DeFi is evolving with U.S. policy support. The SEC’s shift toward structured rulemaking and innovation exemptions marks a new era of engagement, offering clearer ground for decentralized protocols to grow.

Seven core sectors define the DeFi ecosystem. From token swaps and oracle networks to staking and real-world asset tokenization, DeFi now mirrors the breadth of traditional finance—on-chain and accessible.

DeFi.SSI offers a practical entry point. Backed by a diversified index of top DeFi protocols, it provides investors with broad exposure to the sector’s upside—without needing to manage each component manually.

What Is DeFi (Decentralized Finance)?

Put simply, decentralized finance (DeFi) is a blockchain-based financial system that replaces traditional middlemen (like banks and brokers) with smart contracts on public networks. It enables people and organizations to transact directly with each other via cryptocurrencies, eallowing financial interaction and collaboration without needing mutual trust (Code is Law here). The goal is to remove third-party intermediaries from financial activities, which can cut costs and increase speed. For example, on a DeFi platform you might borrow, lend, or trade assets peer-to-peer without asking a bank’s permission. According to Investopedia, “DeFi is an emerging peer-to-peer financial system that uses blockchain and cryptocurrencies to allow people, businesses, or other entities to transact directly with each other,” avoiding centralized. In practice, this means tasks like payments, loans, trading, and investing can happen through code that executes automatically (smart contracts) on networks like Ethereum. DeFi is global, open 24/7, and accessible to anyone with an Internet connection – but it also comes with new risks (bugs, hacks, volatility) that investors should understand.

7 Key Sectors of DeFi

To make the DeFi world easier to grasp, it helps to look at its key sectors. Decentralized finance isn’t a single product; it’s an ecosystem of various applications and services. Below are seven major DeFi sectors and what they do, with 1–2 example protocols in each (noted by their token tickers) drawn from a broad DeFi index. These sectors cover everything from bringing real-world assets on-chain to swapping tokens, lending, staking, yield strategies, stablecoins, and the oracle networks that connect DeFi to real-world data.

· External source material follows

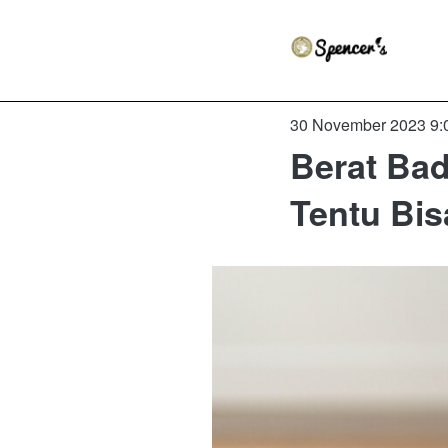
30 November 2023 9:
Berat Bad
Tentu Bis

1. Swaps and Decentralized Exchanges (DEXs)

One of the most widely used features in DeFi is token swapping via decentralized exchanges (DEXs). As tokens represent all kinds of on-chain assets, the ability to swap between them is the foundational step that enables almost any financial activity on blockchain networks. Unlike centralized exchanges like Coinbase, DEXs let users trade cryptocurrencies directly through smart contracts—no intermediaries involved. In practice, users connect their wallets to a DEX, select the tokens to trade, and the smart contract either matches them with another user or routes the transaction through a liquidity pool to complete the swap automatically.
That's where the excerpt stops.